We believe targeting PPARα to be important in targeting conspicuous pores and age spots as levels of its mRNA are diminished in photodamaged skin 92, 93, 94. Moreover, its levels were diminished in irradiated fibroblasts. Wy14643, a PPARα agonist, was also shown to limit procollagen diminution and MMP expression induced by UV irradiation in HDF and mouse skin consistent with our findings.

PPARα agonists have, in particular, been shown to improve keratinocyte differentiation 95. Clearly HSA can directly target the keratinocytes but changes in the fibroblast secretome that then influence keratinocytes in a paracrine fashion are clearly possible but still yet to be proven.

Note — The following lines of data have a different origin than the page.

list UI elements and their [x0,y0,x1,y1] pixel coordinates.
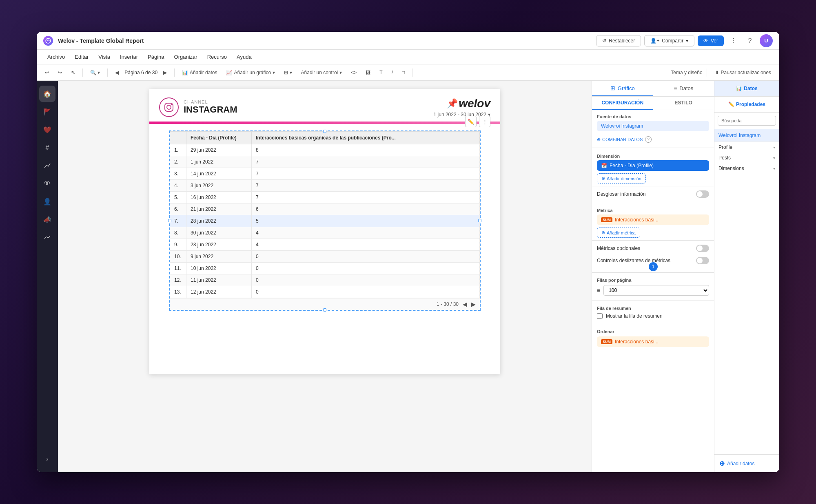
grid-button[interactable]: ⊞ ▾ [281,68,295,77]
add-chart-button[interactable]: 📈 Añadir un gráfico ▾ [223,68,278,77]
rows-per-page-select[interactable]: 100 25 50 [603,285,709,296]
line-button[interactable]: / [388,68,396,77]
menu-recurso[interactable]: Recurso [203,52,231,62]
menu-pagina[interactable]: Página [144,52,168,62]
far-right-tab-datos[interactable]: 📊 Datos [714,81,779,97]
show-summary-checkbox[interactable] [597,313,603,319]
config-tab-configuracion[interactable]: CONFIGURACIÓN [592,97,653,110]
prev-page-button[interactable]: ◀ [112,68,122,77]
add-control-button[interactable]: Añadir un control ▾ [298,68,346,77]
config-tab-estilo[interactable]: ESTILO [653,97,714,110]
menu-ayuda[interactable]: Ayuda [233,52,256,62]
text-button[interactable]: T [376,68,386,77]
sidebar-icon-home[interactable]: 🏠 [39,86,55,102]
section-divider-3 [592,202,714,202]
add-data-far-button[interactable]: ⊕ Añadir datos [719,460,774,467]
add-dimension-button[interactable]: ⊕ Añadir dimensión [597,173,646,183]
desglosar-toggle[interactable] [696,190,709,198]
sidebar-icon-flag[interactable]: 🚩 [39,104,55,120]
menu-editar[interactable]: Editar [71,52,93,62]
more-table-button[interactable]: ⋮ [479,116,490,127]
menu-insertar[interactable]: Insertar [116,52,142,62]
slider-toggle[interactable] [696,257,709,264]
col-value-header[interactable]: Interacciones básicas orgánicas de las p… [252,132,480,144]
sidebar-icon-expand[interactable]: › [39,451,55,467]
sidebar-icon-eye[interactable]: 👁 [39,175,55,192]
table-toolbar: ✏️ ⋮ [465,116,490,127]
metric-chip[interactable]: SUM Interacciones bási... [597,214,709,225]
edit-table-button[interactable]: ✏️ [465,116,477,127]
col-date-header[interactable]: Fecha - Día (Profile) [186,132,252,144]
prev-page-table-button[interactable]: ◀ [463,301,467,307]
compartir-button[interactable]: 👤+ Compartir ▾ [644,35,694,46]
sidebar-icon-trend[interactable] [39,229,55,245]
undo-button[interactable]: ↩ [42,68,52,77]
restablecer-button[interactable]: ↺ Restablecer [596,35,641,46]
more-options-button[interactable]: ⋮ [727,34,740,47]
cell-num: 9. [170,239,186,251]
ver-button[interactable]: 👁 Ver [698,35,724,46]
data-table: Fecha - Día (Profile) Interacciones bási… [170,131,480,298]
order-chip[interactable]: SUM Interacciones bási... [597,336,709,347]
next-page-button[interactable]: ▶ [160,68,170,77]
cell-date: 30 jun 2022 [186,227,252,239]
cell-num: 3. [170,168,186,180]
add-data-button[interactable]: 📊 Añadir datos [179,68,220,77]
tree-item-posts[interactable]: Posts [714,153,779,163]
add-metric-button[interactable]: ⊕ Añadir métrica [597,228,640,238]
dimension-label: Dimensión [592,150,714,160]
next-page-table-button[interactable]: ▶ [471,301,476,307]
resize-handle-bottom[interactable] [323,308,326,312]
datos-far-icon: 📊 [736,86,742,91]
image-button[interactable]: 🖼 [362,68,374,77]
col-num-header [170,132,186,144]
resize-handle-left[interactable] [168,219,171,222]
data-source-chip[interactable]: Welovroi Instagram [597,121,709,131]
zoom-button[interactable]: 🔍 ▾ [87,68,103,77]
resize-handle-right[interactable] [478,219,481,222]
table-row: 4. 3 jun 2022 7 [170,180,480,192]
rows-section: Filas por página ≡ 100 25 50 [592,274,714,299]
data-source-list-item-welovroi[interactable]: Welovroi Instagram [714,129,779,142]
svg-point-2 [167,105,171,109]
code-button[interactable]: <> [348,68,360,77]
menu-organizar[interactable]: Organizar [170,52,202,62]
cell-value: 6 [252,203,480,215]
search-input[interactable] [718,116,776,126]
far-right-tab-propiedades[interactable]: ✏️ Propiedades [714,97,779,113]
cell-num: 4. [170,180,186,192]
help-button[interactable]: ? [743,34,756,47]
sidebar-icon-user[interactable]: 👤 [39,193,55,210]
rows-select-row: ≡ 100 25 50 [597,285,709,296]
tab-datos[interactable]: ≡ Datos [653,81,714,96]
help-combine-icon[interactable]: ? [645,136,652,143]
summary-label: Fila de resumen [597,306,709,311]
sidebar-icon-heart[interactable]: ❤️ [39,122,55,138]
user-avatar[interactable]: U [760,34,773,47]
redo-button[interactable]: ↪ [55,68,65,77]
dimension-chip[interactable]: 📅 Fecha - Día (Profile) [597,160,709,171]
optional-metrics-row: Métricas opcionales [592,242,714,254]
select-tool-button[interactable]: ↖ [68,68,78,77]
menu-archivo[interactable]: Archivo [43,52,69,62]
toolbar-separator-4 [412,69,412,77]
pause-button[interactable]: ⏸ Pausar actualizaciones [711,68,774,77]
rect-button[interactable]: □ [399,68,408,77]
resize-handle-top[interactable] [323,130,326,133]
sidebar-icon-hash[interactable]: # [39,139,55,156]
cell-num: 6. [170,203,186,215]
sidebar-icon-analytics[interactable] [39,157,55,174]
combine-data-button[interactable]: ⊕ COMBINAR DATOS [597,137,643,142]
page-header: CHANNEL INSTAGRAM 📌 welov 1 jun 2022 - 3… [149,89,500,122]
tree-item-dimensions[interactable]: Dimensions [714,163,779,174]
sidebar-icon-megaphone[interactable]: 📣 [39,211,55,228]
cell-value: 7 [252,180,480,192]
cell-num: 8. [170,227,186,239]
menu-vista[interactable]: Vista [94,52,114,62]
optional-metrics-toggle[interactable] [696,245,709,252]
table-row: 12. 11 jun 2022 0 [170,274,480,286]
optional-metrics-label: Métricas opcionales [597,245,640,251]
tab-grafico[interactable]: ⊞ Gráfico [592,81,653,96]
tree-item-profile[interactable]: Profile [714,142,779,153]
add-data-icon: 📊 [182,70,188,75]
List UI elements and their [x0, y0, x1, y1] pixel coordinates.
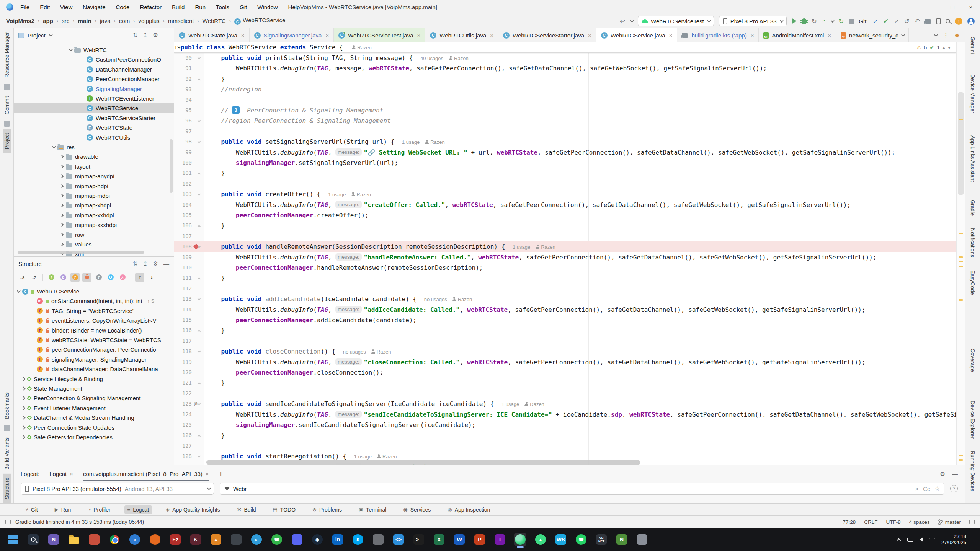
- tree-chevron-icon[interactable]: [60, 213, 64, 217]
- structure-item-peerconnectionmanager[interactable]: fpeerConnectionManager: PeerConnectio: [14, 345, 174, 354]
- expand-all-icon[interactable]: ⇅: [132, 260, 137, 267]
- filezilla-icon[interactable]: Fz: [169, 533, 181, 546]
- tool-window-button-build[interactable]: ⚒Build: [234, 505, 259, 514]
- excel-icon[interactable]: X: [433, 533, 445, 546]
- help-icon[interactable]: ?: [950, 485, 958, 492]
- warning-stripe-mark[interactable]: [959, 266, 963, 267]
- show-non-public-icon[interactable]: [82, 273, 91, 282]
- tree-chevron-icon[interactable]: [60, 165, 64, 168]
- sidebar-tab-device-manager[interactable]: Device Manager: [969, 70, 977, 117]
- menu-item-refactor[interactable]: Refactor: [140, 4, 162, 10]
- tray-expand-icon[interactable]: [897, 538, 901, 542]
- menu-item-build[interactable]: Build: [172, 4, 185, 10]
- tree-item-peerconnectionmanager[interactable]: CPeerConnectionManager: [14, 74, 174, 84]
- breadcrumb-item[interactable]: CWebRTCService: [234, 17, 285, 25]
- chevron-down-icon[interactable]: [901, 33, 905, 37]
- show-properties-icon[interactable]: p: [59, 273, 68, 282]
- editor-horizontal-scrollbar[interactable]: [206, 460, 955, 465]
- expand-all-icon[interactable]: ⇅: [132, 32, 137, 39]
- show-anonymous-icon[interactable]: O: [106, 273, 115, 282]
- collapse-all-icon[interactable]: ↥: [143, 32, 148, 39]
- tree-chevron-icon[interactable]: [60, 174, 64, 178]
- structure-item-peerconnection[interactable]: PeerConnection & Signaling Management: [14, 393, 174, 403]
- profile-avatar[interactable]: [967, 18, 975, 25]
- menu-item-tools[interactable]: Tools: [216, 4, 229, 10]
- gear-icon[interactable]: ⚙: [153, 260, 158, 267]
- sidebar-tab-notifications[interactable]: Notifications: [969, 224, 977, 261]
- close-icon[interactable]: ×: [669, 32, 673, 39]
- close-icon[interactable]: ×: [241, 32, 245, 39]
- vertical-scrollbar[interactable]: [170, 139, 173, 193]
- taskbar-app-icon[interactable]: in: [332, 533, 344, 546]
- structure-item-event[interactable]: Event Listener Management: [14, 403, 174, 413]
- telegram-icon[interactable]: ▸: [250, 533, 263, 546]
- taskbar-app-icon[interactable]: ☎: [575, 533, 587, 546]
- gear-icon[interactable]: ⚙: [940, 471, 945, 478]
- menu-item-file[interactable]: File: [20, 4, 29, 10]
- tree-chevron-icon[interactable]: [69, 47, 73, 51]
- structure-item-signalingmanager[interactable]: fsignalingManager: SignalingManager: [14, 355, 174, 364]
- fold-marker-icon[interactable]: [198, 140, 201, 143]
- tree-item-webrtcstate[interactable]: EWebRTCState: [14, 123, 174, 132]
- close-icon[interactable]: ×: [70, 471, 73, 477]
- hidden-tabs-icon[interactable]: [934, 33, 938, 37]
- taskbar-app-icon[interactable]: [636, 533, 648, 546]
- fold-marker-icon[interactable]: [198, 277, 201, 280]
- autoscroll-from-source-icon[interactable]: ↧: [147, 273, 156, 282]
- git-update-button[interactable]: ↙: [873, 17, 878, 25]
- breadcrumb-item[interactable]: voipplus: [139, 18, 160, 24]
- hide-panel-icon[interactable]: —: [952, 471, 958, 478]
- tool-window-button-terminal[interactable]: ▣Terminal: [356, 505, 389, 514]
- tree-item-raw[interactable]: raw: [14, 230, 174, 240]
- fold-marker-icon[interactable]: [198, 297, 201, 300]
- breadcrumb-item[interactable]: java: [100, 18, 111, 24]
- tree-chevron-icon[interactable]: [22, 425, 26, 429]
- file-encoding[interactable]: UTF-8: [886, 519, 900, 525]
- tool-window-button-app-inspection[interactable]: ◎App Inspection: [444, 505, 493, 514]
- fold-marker-icon[interactable]: [198, 78, 201, 82]
- menu-item-help[interactable]: Help: [288, 4, 300, 10]
- breadcrumb-item[interactable]: src: [62, 18, 69, 24]
- tree-item-res[interactable]: res: [14, 142, 174, 152]
- gradle-sync-button[interactable]: [925, 19, 931, 24]
- tree-chevron-icon[interactable]: [22, 416, 26, 420]
- close-icon[interactable]: ×: [490, 32, 493, 39]
- tab-signalingmanager-java[interactable]: CSignalingManager.java×: [250, 28, 334, 42]
- chrome-icon[interactable]: [108, 533, 121, 546]
- tree-item-mipmap-mdpi[interactable]: mipmap-mdpi: [14, 191, 174, 201]
- fold-marker-icon[interactable]: [198, 402, 201, 405]
- tab-network-security-c[interactable]: <>network_security_c: [836, 28, 909, 42]
- tool-window-button-services[interactable]: ◉Services: [400, 505, 434, 514]
- tab-build-gradle-kts-app-[interactable]: build.gradle.kts (:app)×: [677, 28, 759, 42]
- webstorm-icon[interactable]: WS: [555, 533, 567, 546]
- warning-stripe-mark[interactable]: [959, 119, 963, 120]
- network-icon[interactable]: [907, 538, 913, 542]
- taskbar-app-icon[interactable]: T: [494, 533, 506, 546]
- device-manager-button[interactable]: [936, 18, 941, 24]
- breadcrumb-item[interactable]: VoipMms2: [6, 18, 34, 24]
- tree-chevron-icon[interactable]: [22, 387, 26, 391]
- tree-chevron-icon[interactable]: [60, 194, 64, 198]
- taskbar-app-icon[interactable]: [230, 533, 242, 546]
- close-icon[interactable]: ×: [417, 32, 421, 39]
- fold-marker-icon[interactable]: [198, 56, 201, 59]
- menu-item-navigate[interactable]: Navigate: [83, 4, 105, 10]
- tool-window-button-logcat[interactable]: ≡Logcat: [124, 505, 152, 514]
- menu-item-window[interactable]: Window: [257, 4, 278, 10]
- menu-item-view[interactable]: View: [60, 4, 72, 10]
- warning-stripe-mark[interactable]: [959, 233, 963, 234]
- git-push-button[interactable]: ↗: [893, 17, 899, 25]
- structure-item-tag[interactable]: fTAG: String = "WebRTCService": [14, 306, 174, 316]
- fold-marker-icon[interactable]: [198, 435, 201, 438]
- tree-chevron-icon[interactable]: [60, 184, 64, 188]
- project-panel-title[interactable]: Project: [28, 32, 46, 39]
- start-button[interactable]: [7, 533, 19, 546]
- tree-chevron-icon[interactable]: [60, 233, 64, 236]
- show-inherited-icon[interactable]: I: [47, 273, 56, 282]
- error-stripe[interactable]: [956, 42, 965, 465]
- search-everywhere-button[interactable]: [946, 19, 950, 23]
- update-notification-icon[interactable]: ↑: [955, 18, 962, 25]
- sidebar-tab-structure[interactable]: Structure: [3, 474, 11, 503]
- vbnet-icon[interactable]: VB NET: [595, 533, 608, 546]
- close-icon[interactable]: ×: [828, 32, 831, 39]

Although controversial, activators for PPARα and γ are also reported to enhance or diminish melanogenesis 96, 97, 98, 99, 100. However, the most recent evidence indicates a potential reduction in melanogenesis for PPARα 101. Moreover, it is reported that PPARα expression is downregulated in other skin pigmentary disorders such as melasma 39. Although we have not measured melanogenesis in vitro, we anticipate such an effect from HSA as a direct PPARα target in melanocytes and indirectly from its PPAR activity on the fibroblast and keratinocyte secretome as our clinical results were unequivocal. Studies are ongoing to determine the most important potential paracrine signalling molecules in vitro.

In conclusion, HSA is a novel fatty acid for use in cosmetic formulations that we believe binds to PPARα to induce changes in skin cells, particularly fibroblasts, to mitigate the presence of conspicuous skin pores and age spots.

Table 7

EC50 values (μM) PPARα

Substance	EC50 (μM) PPARα	Std Err	95% EC50 confidence limits (μM)
GW7647 (POSITIVE CONTROL, DRUG)	0.0119	±0.0006	[0.0106–0.0134]
(R)‐10‐HYDROXYSTEARIC ACID (HSA)	5.4345	±0.1839	[5.0345–5.8670]
10‐HYDROXYSTEARIC ACID (racemate)	11.8115	±0.3871	[10.9897–12.6947]

PPARα agonist drug GW7647 was used as positive control. Chiral (R)‐HSA was significantly different to the racemate (P < 0.05).